En conséquence, un nombre croissant de professions dans les échelons inférieurs du marché du travail sont de plus en plus réservées aux populations racisées et jetables, car les soi-disant travailleurs nés dans le pays ne sont plus disposés à s'engager dans le célèbre DDD (Dirty, Dangerous and Demanding) ) et les emplois CCC (soins, cuisine et nettoyage) qui tendent à payer des salaires extrêmement bas. Les processus de dé-frontière et de re-frontière qui ont été mis en place par les pays riches au cours des quarante dernières années ne visaient donc qu'à contrôler, sélectionner et régir la mobilité de la main-d'œuvre. Qu'il s'agisse de la «liberté de circulation» de l'Union européenne, des systèmes d'immigration basés sur des points dans des pays comme l'Australie ou le Canada (et bientôt au Royaume-Uni), ou de facto tolérant près de 12 millions de sans-papiers aux États-Unis, ces politiques enferment les migrants dans une position subordonnée, les rendent privés de leurs droits politiques et les rendent immédiatement jetables ou expulsables. Ce type de processus flexible et instrumental de délimitation et de redéfinition des frontières est parallèle à la flexibilisation accrue du marché du travail, que le capital juge nécessaire pour accumuler des bénéfices en période de croissance atone et de faible rentabilité. 

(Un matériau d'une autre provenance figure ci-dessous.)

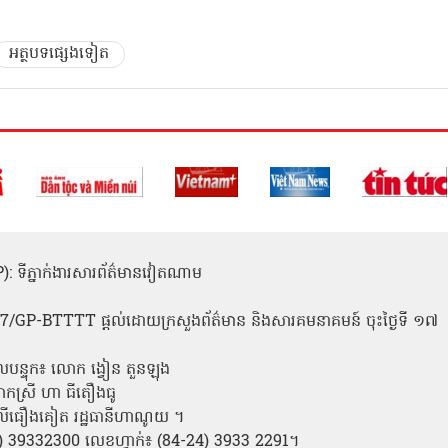
អត្ថបទផ្សេងទៀត
(ICP): ទីភ្នាក់ងារសារព័ត៌មានវៀតណាម
1
 137/GP-BTTTT ផ្តល់ដោយក្រសួងព័ត៌មាន និងសារគមនាគមន៍ ចុះថ្ងៃទី ១៧
លបន្ទុក៖ លោក ង្វៀន តួនឡុង
ោកស្រី ហា ធីតឿងធូ
ី លីធឿងគៀត រដ្ឋធានីហាណូយ ។
24) 39332300 លេខហ្វាក់៖ (84-24) 3933 2291។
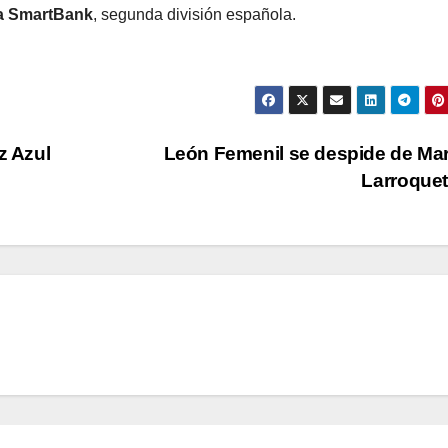
a SmartBank
, segunda división española.
z Azul
León Femenil se despide de Ma
Larroque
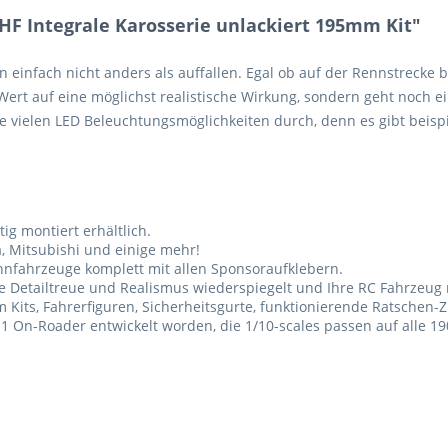
 HF Integrale Karosserie unlackiert 195mm Kit"
n einfach nicht anders als auffallen. Egal ob auf der Rennstrecke
Wert auf eine möglichst realistische Wirkung, sondern geht noch ein
ie vielen LED Beleuchtungsmöglichkeiten durch, denn es gibt beisp
tig montiert erhältlich.
ia, Mitsubishi und einige mehr!
nnfahrzeuge komplett mit allen Sponsoraufklebern.
le
Detailtreue und
Realismus
wiederspiegelt und
Ihre
RC
Fahrzeug 
Kits, Fahrerfiguren, Sicherheitsgurte, funktionierende Ratschen-Z
O-1 On-Roader entwickelt worden, die 1/10-scales passen auf alle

Mécanisation, hiérarchies de compétence et emplois vitaux

Certains des emplois au bas des marchés du travail segmentés racialisés et féminisés que nous avons décrits ci-dessus incluent ceux des secteurs de l'agriculture et des soins. Les emplois dans ces secteurs sont parmi les moins bien payés et les moins bien considérés dans nos sociétés. Et pourtant - suivant la définition de Tithi Bhattacharya - ils devraient être mieux décrits comme des « emplois ou activités vitales », car sans eux, la reproduction de la vie, pour le dire simplement, n’est pas possible. Il n'est donc pas surprenant qu'au milieu d'une pandémie, ces emplois soient désormais classés comme « clés» ou essentiels ». renversant ainsi la hiérarchie des compétences et révélant finalement la hiérarchie beaucoup plus pertinente entre les activités véritablement vivifiantes et celles qui n'existent que pour permettre le profit.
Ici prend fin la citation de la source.